What to produce | Find the line containing "Supporting Document (227, 635)" in the data below, then output that line and each one after it exactly, with nothing else.

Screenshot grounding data

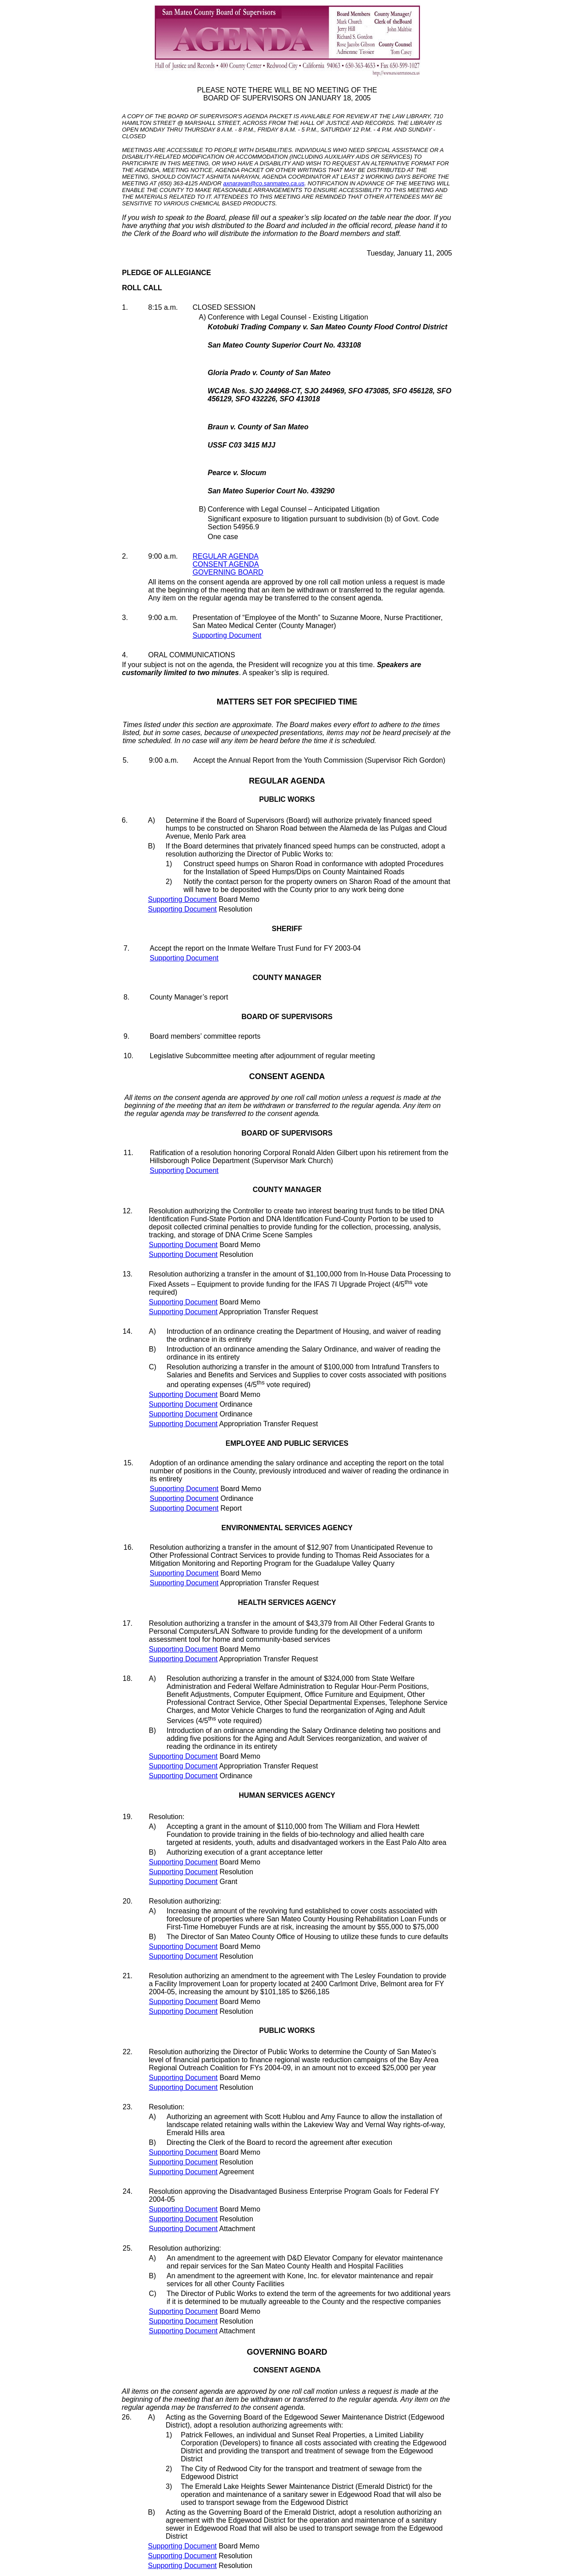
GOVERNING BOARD (228, 572)
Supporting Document (227, 635)
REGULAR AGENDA (226, 556)
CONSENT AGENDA (226, 564)
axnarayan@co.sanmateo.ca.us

Reply |
Supporting Document (227, 635)
REGULAR AGENDA (226, 556)
CONSENT AGENDA (226, 564)
axnarayan@co.sanmateo.ca.us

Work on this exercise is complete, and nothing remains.